We believe that Generative AI will be no different, and Israel will breed vertical application and infrastructure category leaders. The nature of those categories requires significantly lower capital resources compared to LLM and Diffusion Model providers. Moreover, the slow enterprise adoption inhibits growth rates, making those categories natural laggers. This can also explain the lack of chat.gpt 3.5 related VC uplift in Israel. Nonetheless, like in the cloud revolution, vertical and infrastructure-generative AI category leaders will emerge, and many will have Israeli origins.
It’s hard to predict how this dynamic space will develop. Nonetheless, some trends are unfolding, and founders should consider them:
1. The Generative AI application layer is dissipating as SaaS companies continue introducing Generative AI into their core products. Founders should consider how to win incumbents best positioned to build out Generative AI add-ons.
2. Incumbents will dominate horizontal Generative AI applications. They own the data, have superior access to an existing client base, and it’s relatively easy to build Generative AI layers as product features. Horizontal Application startups may find fewer barriers to entry, an educated market, and a large TAM, but they will need to face severe competition, and differentiation will be challenging.
3. Horizontal AI applications that enhance or replace human-powered services will prevail in spaces where traditional SaaS and AI are lacking.
4. Vertical Generative AI startups will stand out and become sticky by providing deep industry-specific solutions. Moreover, they will justify higher ACVs and gain market share from generic horizontal solutions.
5. CSPs, AI Model Providers, and Developer Platforms will dominate the AI infrastructure. They are highly innovative, well-funded and well-positioned commercially. Moreover, Generative AI corporate adoption is top of mind for all three types of players.
6. The AI Infrastructure startup landscape is dense. To stand out, startups must come up with clearly differentiated solutions.
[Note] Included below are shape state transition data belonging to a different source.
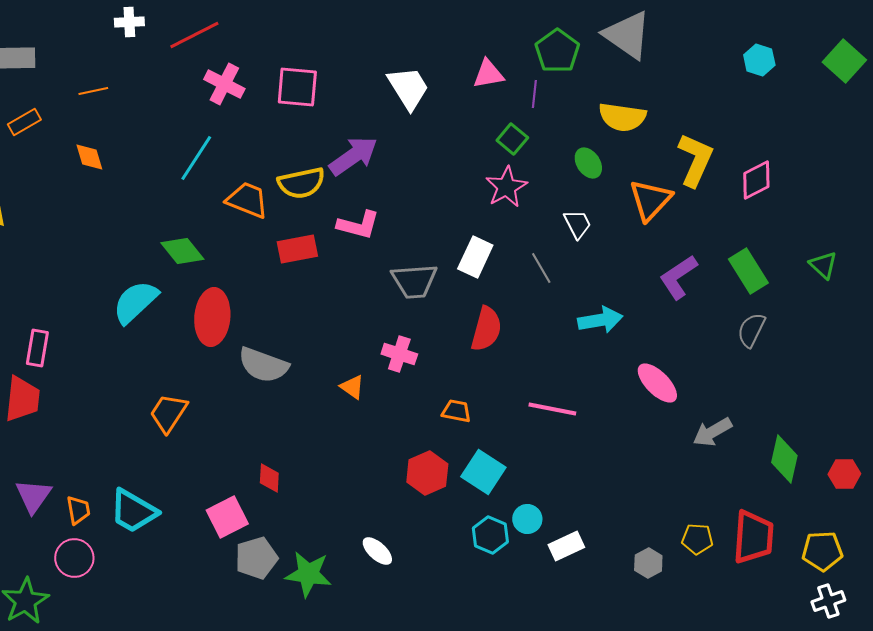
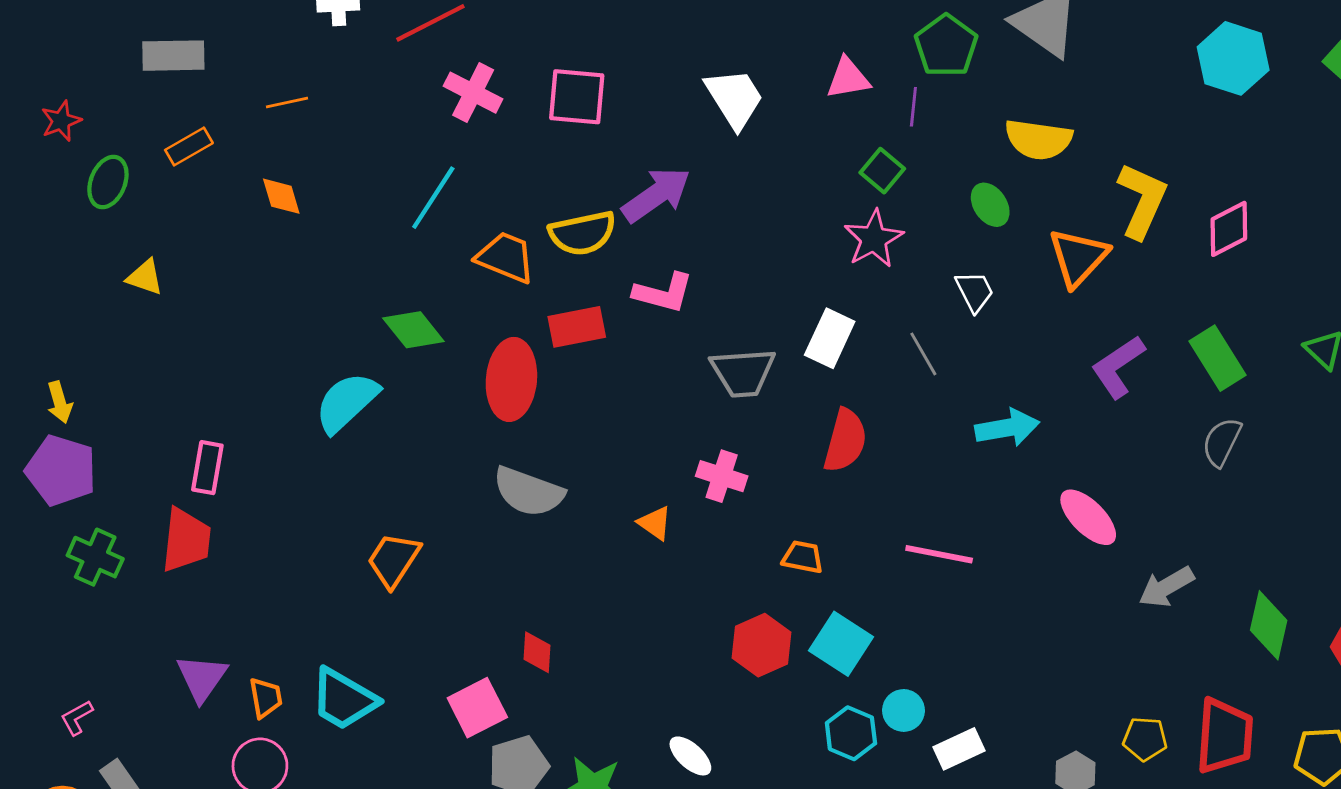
cyan hexagon: (759, 60) -> (1233, 58), size x1.6
red ellipse: (212, 317) -> (511, 379), moved

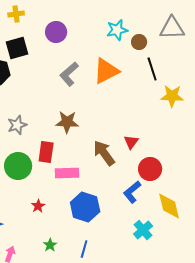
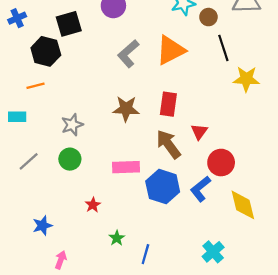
gray star: (17, 125) -> (72, 125), moved
red rectangle: (46, 152) -> (168, 104), moved
green circle: (18, 166) -> (70, 159), size x0.7
blue hexagon: (85, 207) -> (163, 187), moved
cyan cross: (143, 230) -> (213, 252), moved
green star: (50, 245) -> (117, 238), moved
We see room for such differentiation in data pipelines, observability, high-performance databases, and low-level AI chipset optimization solutions (Cuda killers).
What would it take for startups to succeed?
1. Founders with strong product capabilities who are customer-centric and able to adapt the product in a highly dynamic environment.
2. Significant technology on top of Generative AI capabilities, transcending simple API or UX innovation.
3. Flexible architecture supporting multi-models and leveraging AI Agents.
4. A clear advantage over CSPs and Model Providers in a less crowded space.
5. AI applications that have the potential to replace knowledge-based human services requiring real-time interaction.
6. Clear ideal customer profile (ICP) and competitive advantage over human services, SaaS, and AI alternatives.
7. Methodology creating dependencies and stickiness among users.